Everyone knows and loves the lake in St James’s Park but not everyone knows that there was another one before that called Rosamond’s Pond which was just as famous, indeed infamous, in its day and a source of delight for poets. 

Pope, in “The Rape of the Lock” summed it up:

"This the blest lover shall for Venus take, 

And send up vows from Rosamonda's lake."

Bishop Warburton was even more succinct, describing it as "long consecrated to disastrous love and elegiac poetry". 

The pond was situated at the Buckingham House end of the park stretching from near the end of the existing lake, then a canal, to St James’s Street (now Buckingham Gate) in front of Tart Hall (long since demolished). There was also a vineyard nearby.



Often referred to in contemporary comedies as an assignation for married ladies with fashionable lovers but it also had a darker side which Fanny Burney hinted at in her writings, as a place where thwarted lovers drowned themselves in it. It was filled-in around 1770 when the Crown purchased Buckingham House and turned it into a palace.

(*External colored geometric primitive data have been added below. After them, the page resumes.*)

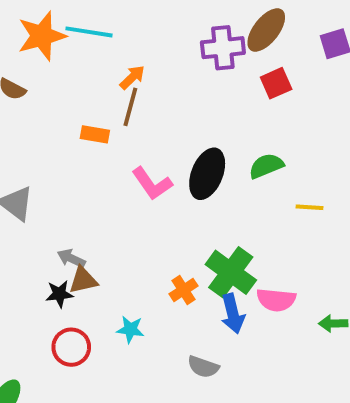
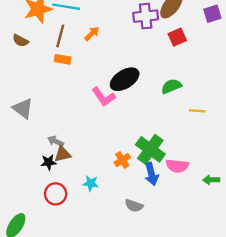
brown line: (130, 107) -> (60, 36), moved
orange rectangle: (95, 134) -> (63, 59), moved
black ellipse: (207, 174) -> (125, 79), moved, turned 36

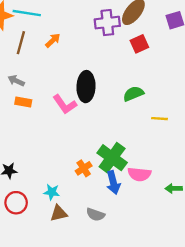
orange rectangle: (63, 59) -> (23, 102), moved
black ellipse: (125, 79) -> (86, 87), turned -56
gray arrow: (56, 141) -> (16, 81), moved
brown triangle: (63, 154) -> (59, 213), moved

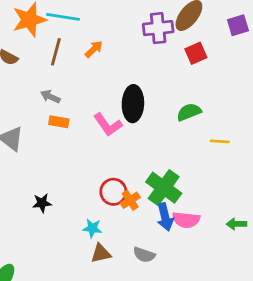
pink semicircle: (139, 174) -> (186, 220), moved
red circle: (16, 203) -> (113, 192), moved

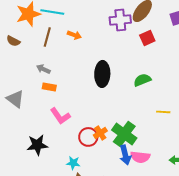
orange arrow: (94, 49) -> (74, 35), turned 64
pink L-shape: (108, 125) -> (60, 116), moved
yellow line: (220, 141) -> (163, 112), moved
orange cross: (130, 200) -> (100, 133), moved
black star: (42, 203) -> (37, 145), size x1.5

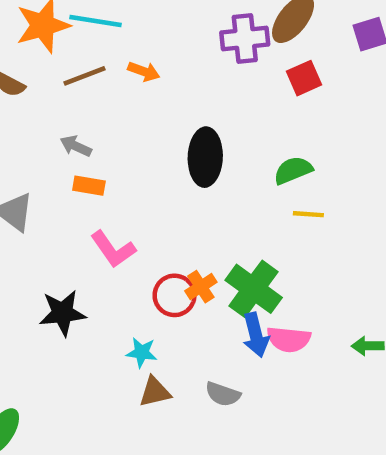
brown line: (47, 37) -> (85, 76), turned 54
yellow line: (163, 112) -> (308, 214), moved

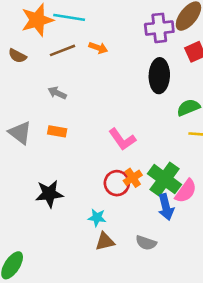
black ellipse: (205, 157) -> (159, 76), moved
orange rectangle: (89, 186) -> (57, 131), moved
pink L-shape: (113, 249) -> (122, 139), moved
pink semicircle: (289, 339) -> (186, 191), moved, turned -60

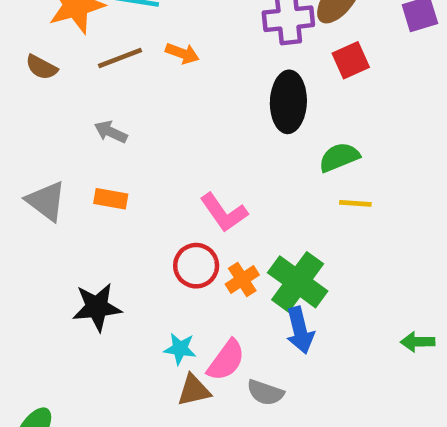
red circle: (117, 183) -> (196, 266), moved
pink semicircle: (186, 191) -> (226, 360), moved

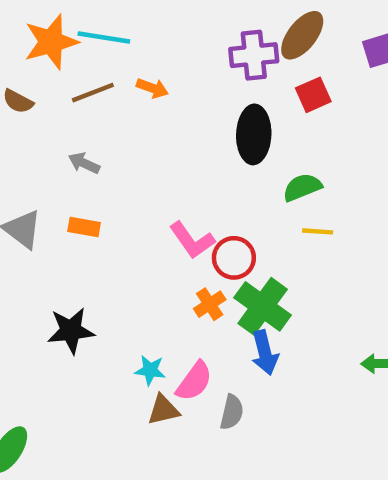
red circle: (196, 266) -> (234, 258), moved
gray semicircle: (265, 393) -> (232, 412), turned -96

Who was Rosamund? She is sometimes supposed to be ‘Fair Rosamond” Clifford, the favourite mistress of Henry ll who was later painted by Dante Gabriel Rossetti and Burne-Jones and was the subject of many poems and myths (such as that she was murdered by Henry’s wife Eleanor of Aquitaine). A less flattering contemporary description came from the Welsh chronicler Gerald of Wales who dismissed her as 'that rose of unchastity.'

It seems that everyone can make their own images of Rosamond just as Hogarth did of the pond in his painting (above) which has Westminster Abbey with elongated wings posing between conveniently separated trees.